Data below
┌────────

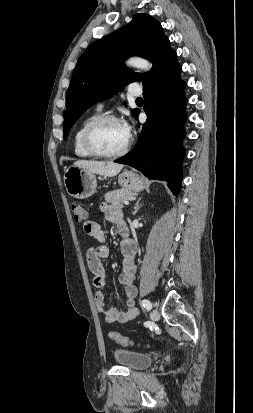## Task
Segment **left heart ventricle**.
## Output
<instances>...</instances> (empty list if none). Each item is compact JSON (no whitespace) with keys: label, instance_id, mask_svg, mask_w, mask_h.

└────────

Aim of the task
Please print the lines from the one containing "Segment **left heart ventricle**." through the last line of the material, exactly, and leave out all other lines.

Result of the exercise
Segment **left heart ventricle**.
## Output
<instances>...</instances> (empty list if none). Each item is compact JSON (no whitespace) with keys: label, instance_id, mask_svg, mask_w, mask_h.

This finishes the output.